▶ _WHAT THIS TASK INVOLVES_
Below are records; transcribe each one exactly.

▶ _DATA FOR PROCESSING_
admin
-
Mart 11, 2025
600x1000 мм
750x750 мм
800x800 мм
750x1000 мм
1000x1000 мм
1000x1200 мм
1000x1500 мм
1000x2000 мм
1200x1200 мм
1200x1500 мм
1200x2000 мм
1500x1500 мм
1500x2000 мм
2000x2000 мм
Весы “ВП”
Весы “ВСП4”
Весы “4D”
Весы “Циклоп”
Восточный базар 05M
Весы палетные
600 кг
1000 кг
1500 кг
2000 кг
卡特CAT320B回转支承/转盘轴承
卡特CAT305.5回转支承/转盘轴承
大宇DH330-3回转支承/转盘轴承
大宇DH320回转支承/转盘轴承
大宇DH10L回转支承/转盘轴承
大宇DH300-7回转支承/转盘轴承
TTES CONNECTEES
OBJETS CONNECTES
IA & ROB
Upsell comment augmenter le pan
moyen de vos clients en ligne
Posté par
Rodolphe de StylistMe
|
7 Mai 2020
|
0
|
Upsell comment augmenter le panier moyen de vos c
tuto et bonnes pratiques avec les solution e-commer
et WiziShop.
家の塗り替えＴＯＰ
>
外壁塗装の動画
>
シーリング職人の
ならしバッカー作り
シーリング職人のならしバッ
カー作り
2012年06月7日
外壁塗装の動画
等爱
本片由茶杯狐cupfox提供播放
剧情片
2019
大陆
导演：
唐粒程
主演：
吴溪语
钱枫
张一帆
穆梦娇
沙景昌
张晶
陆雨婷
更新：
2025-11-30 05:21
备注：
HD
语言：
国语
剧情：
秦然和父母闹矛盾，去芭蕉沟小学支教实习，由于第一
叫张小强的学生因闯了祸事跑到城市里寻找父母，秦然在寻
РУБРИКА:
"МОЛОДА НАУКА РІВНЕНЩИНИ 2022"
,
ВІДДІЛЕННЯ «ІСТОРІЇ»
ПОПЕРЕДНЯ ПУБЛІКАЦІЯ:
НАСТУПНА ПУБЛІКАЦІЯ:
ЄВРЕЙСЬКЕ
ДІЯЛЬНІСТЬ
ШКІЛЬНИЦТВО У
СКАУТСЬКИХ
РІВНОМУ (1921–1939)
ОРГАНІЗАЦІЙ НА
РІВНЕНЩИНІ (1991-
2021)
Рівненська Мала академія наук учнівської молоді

▶ _OUTPUT FOR THIS EXERCISE_
admin
-
Mart 11, 2025
600x1000 мм
750x750 мм
800x800 мм
750x1000 мм
1000x1000 мм
1000x1200 мм
1000x1500 мм
1000x2000 мм
1200x1200 мм
1200x1500 мм
1200x2000 мм
1500x1500 мм
1500x2000 мм
2000x2000 мм
Весы “ВП”
Весы “ВСП4”
Весы “4D”
Весы “Циклоп”
Восточный базар 05M
Весы палетные
600 кг
1000 кг
1500 кг
2000 кг
卡特CAT320B回转支承/转盘轴承
卡特CAT305.5回转支承/转盘轴承
大宇DH330-3回转支承/转盘轴承
大宇DH320回转支承/转盘轴承
大宇DH10L回转支承/转盘轴承
大宇DH300-7回转支承/转盘轴承
TTES CONNECTEES
OBJETS CONNECTES
IA & ROB
Upsell comment augmenter le pan
moyen de vos clients en ligne
Posté par
Rodolphe de StylistMe
|
7 Mai 2020
|
0
|
Upsell comment augmenter le panier moyen de vos c
tuto et bonnes pratiques avec les solution e-commer
et WiziShop.
家の塗り替えＴＯＰ
>
外壁塗装の動画
>
シーリング職人の
ならしバッカー作り
シーリング職人のならしバッ
カー作り
2012年06月7日
外壁塗装の動画
等爱
本片由茶杯狐cupfox提供播放
剧情片
2019
大陆
导演：
唐粒程
主演：
吴溪语
钱枫
张一帆
穆梦娇
沙景昌
张晶
陆雨婷
更新：
2025-11-30 05:21
备注：
HD
语言：
国语
剧情：
秦然和父母闹矛盾，去芭蕉沟小学支教实习，由于第一
叫张小强的学生因闯了祸事跑到城市里寻找父母，秦然在寻
РУБРИКА:
"МОЛОДА НАУКА РІВНЕНЩИНИ 2022"
,
ВІДДІЛЕННЯ «ІСТОРІЇ»
ПОПЕРЕДНЯ ПУБЛІКАЦІЯ:
НАСТУПНА ПУБЛІКАЦІЯ:
ЄВРЕЙСЬКЕ
ДІЯЛЬНІСТЬ
ШКІЛЬНИЦТВО У
СКАУТСЬКИХ
РІВНОМУ (1921–1939)
ОРГАНІЗАЦІЙ НА
РІВНЕНЩИНІ (1991-
2021)
Рівненська Мала академія наук учнівської молоді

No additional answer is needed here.